Activity:
Below is a listing. Set down exactly the lines from the one containing "Small Business Ideas" through the one containing "JUNE 1, 2026", both ends included, and leave out the rest.

======== Data for the task ========

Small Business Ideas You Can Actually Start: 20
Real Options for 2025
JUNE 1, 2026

========
======== Data for the task ========

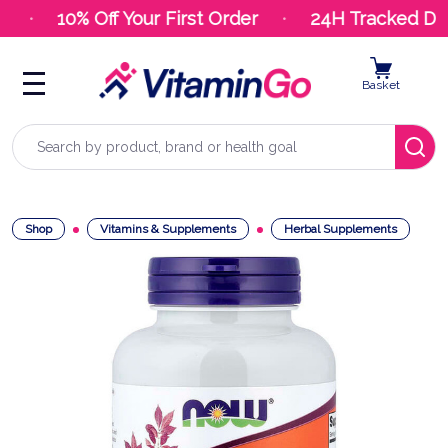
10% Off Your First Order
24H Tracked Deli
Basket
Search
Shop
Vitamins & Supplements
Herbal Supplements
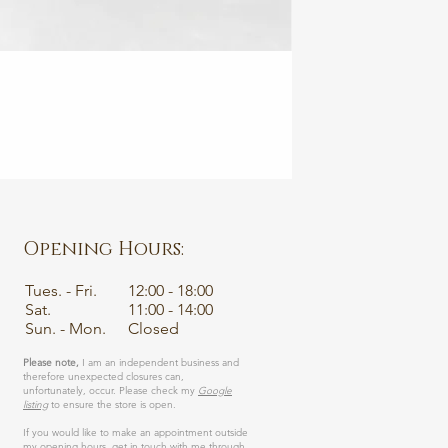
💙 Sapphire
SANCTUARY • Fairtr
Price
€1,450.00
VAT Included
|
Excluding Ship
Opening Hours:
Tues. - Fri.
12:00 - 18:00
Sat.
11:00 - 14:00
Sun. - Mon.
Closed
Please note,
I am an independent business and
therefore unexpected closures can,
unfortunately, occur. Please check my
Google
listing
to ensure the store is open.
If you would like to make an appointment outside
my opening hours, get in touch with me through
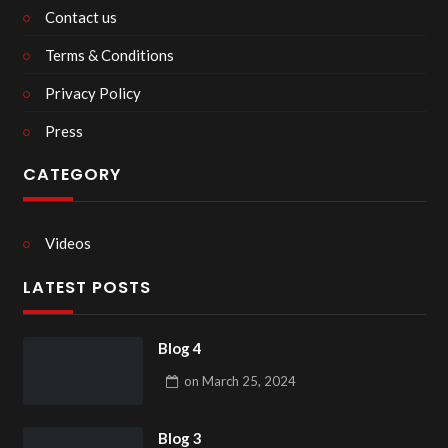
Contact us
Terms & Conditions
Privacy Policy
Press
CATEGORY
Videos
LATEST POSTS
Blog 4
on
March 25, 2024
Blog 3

========
======== Data for the task ========

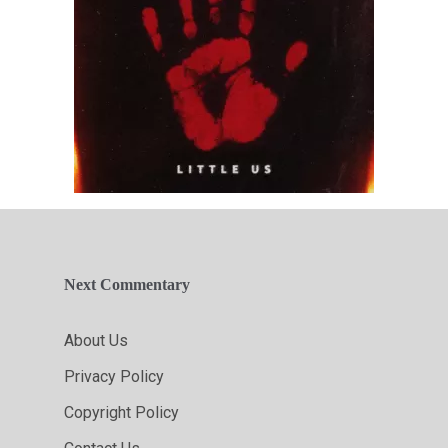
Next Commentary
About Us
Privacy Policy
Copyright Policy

========

Response box:
Small Business Ideas You Can Actually Start: 20
Real Options for 2025
JUNE 1, 2026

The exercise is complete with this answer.